The British Pound may correct lower after another status-quo rate decision from the Bank of England. The Aussie Dollar rose on upbeat jobs data overnight.

Talking Points:

  • British Pound May Correct Lower After a Status-Quo BOE Rate Decision    

  • Aussie Dollar Jumps on Jobs But Chinese Export Slump Tempers Advance    

  • Japanese Yen Outperforms on Haven Demand as Nikkei 225 Trades Lower

A monetary policy announcement from the Bank of England headlines the economic calendar in European hours. On the whole, UK data outcomes have been broadly stable relative to consensus forecasts since the March sit-down. Meanwhile, leading PMI data suggests manufacturing- and service-sector growth accelerated at the slowest pace since June 2013. Furthermore, the latest set of CPI figures put the headline year-on-year inflation rate at just 1.7 percent, the lowest since October 2009.

Taken together, this suggests Governor Mark Carney and company are unlikely to back away from the central bank’s accommodative policy setting, leaving things unchanged for the time being.
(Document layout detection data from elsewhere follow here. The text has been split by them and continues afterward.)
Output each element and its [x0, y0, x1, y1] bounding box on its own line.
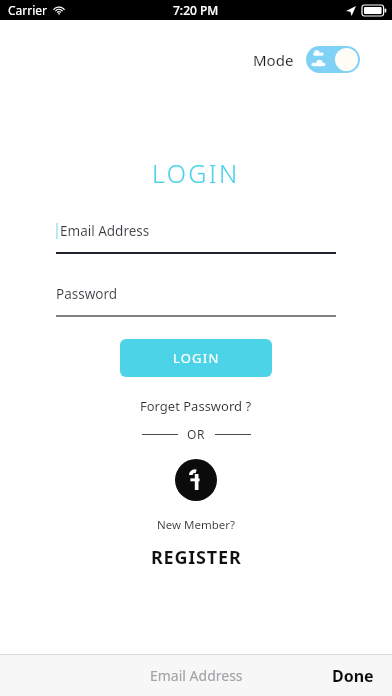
- staticText: Email Address: [60, 222, 150, 240]
- staticText: New Member?: [157, 517, 235, 533]
- button[interactable]: REGISTER: [143, 543, 250, 572]
- staticText: LOGIN: [173, 349, 220, 367]
- button[interactable]: Toggle day night mode: [306, 46, 360, 73]
- button[interactable]: Sign in with Facebook: [175, 459, 217, 501]
- staticText: Mode: [253, 50, 294, 70]
- staticText: Password: [56, 285, 118, 303]
- button[interactable]: Password: [56, 285, 336, 317]
- staticText: Email Address: [150, 666, 243, 685]
- button[interactable]: Done: [332, 665, 392, 687]
- button[interactable]: Email Address: [56, 222, 336, 254]
- button[interactable]: LOGIN: [120, 339, 272, 377]
- staticText: LOGIN: [152, 156, 240, 190]
- button[interactable]: Mode: [253, 46, 360, 73]
- staticText: 7:20 PM: [173, 2, 219, 18]
- button[interactable]: Forget Password ?: [136, 393, 256, 419]
- staticText: Carrier: [8, 2, 48, 18]
- staticText: OR: [187, 426, 206, 442]
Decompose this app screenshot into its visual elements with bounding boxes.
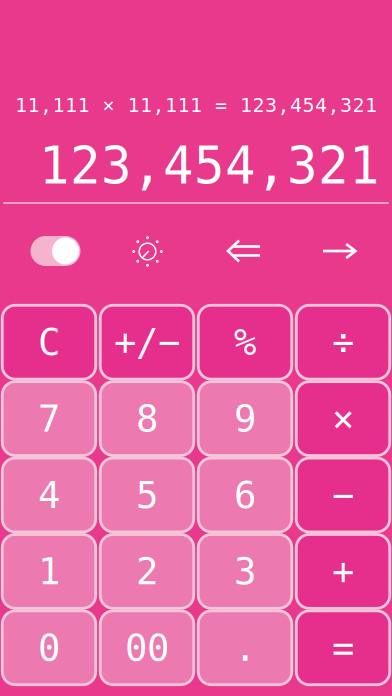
button[interactable]: Brightness: [114, 224, 180, 280]
button[interactable]: %: [196, 304, 294, 380]
button[interactable]: 9: [196, 380, 294, 457]
staticText: =: [332, 627, 354, 669]
staticText: .: [234, 627, 256, 669]
staticText: 8: [136, 397, 158, 440]
button[interactable]: 3: [196, 533, 294, 610]
staticText: 2: [136, 550, 158, 593]
button[interactable]: 0: [0, 610, 98, 686]
staticText: 123,454,321: [39, 137, 380, 195]
staticText: 4: [38, 474, 60, 516]
button[interactable]: Forward: [307, 223, 373, 279]
button[interactable]: −: [294, 457, 392, 533]
staticText: 3: [234, 550, 256, 593]
staticText: %: [234, 321, 256, 363]
button[interactable]: 4: [0, 457, 98, 533]
staticText: ×: [332, 397, 354, 440]
button[interactable]: 5: [98, 457, 196, 533]
button[interactable]: 1: [0, 533, 98, 610]
staticText: 9: [234, 397, 256, 440]
button[interactable]: .: [196, 610, 294, 686]
button[interactable]: ÷: [294, 304, 392, 380]
staticText: 11,111 × 11,111 = 123,454,321: [15, 94, 377, 116]
staticText: 5: [136, 474, 158, 516]
button[interactable]: 00: [98, 610, 196, 686]
button[interactable]: 7: [0, 380, 98, 457]
button[interactable]: 8: [98, 380, 196, 457]
staticText: −: [332, 474, 354, 516]
button[interactable]: Sound on: [18, 223, 92, 279]
staticText: +: [332, 550, 354, 593]
staticText: +/−: [114, 321, 180, 363]
staticText: C: [38, 321, 60, 363]
staticText: ÷: [332, 321, 354, 363]
button[interactable]: ×: [294, 380, 392, 457]
button[interactable]: +: [294, 533, 392, 610]
staticText: 7: [38, 397, 60, 440]
button[interactable]: Backspace: [211, 223, 277, 279]
button[interactable]: 6: [196, 457, 294, 533]
staticText: 0: [38, 627, 60, 669]
staticText: 00: [125, 627, 169, 669]
button[interactable]: 2: [98, 533, 196, 610]
staticText: 6: [234, 474, 256, 516]
button[interactable]: +/−: [98, 304, 196, 380]
button[interactable]: =: [294, 610, 392, 686]
button[interactable]: C: [0, 304, 98, 380]
staticText: 1: [38, 550, 60, 593]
While a status quo outcome is generally expected, the absence of hawkish cues in the context of three consecutive days of British Pound gains may prompt a degree of profit-taking, sending the UK unit lower in the near term.

The Japanese Yen outperformed in overnight trade as the Nikkei 225 stock index traded lower, boosting demand for the regional safe-haven currency. The Australian Dollar likewise advanced after the March Employment data showed the economy added 18.1k jobs, topping forecasts calling for a meager 2.5k increase. The Aussie’s gains were tempered by a disappointing set of Chinese Trade Balance figures however. The report revealed an unexpected 6.6 percent year-on-year drop in exports, an outcome that fell far short of the 4.8 percent increase penciled in by economists ahead of the release.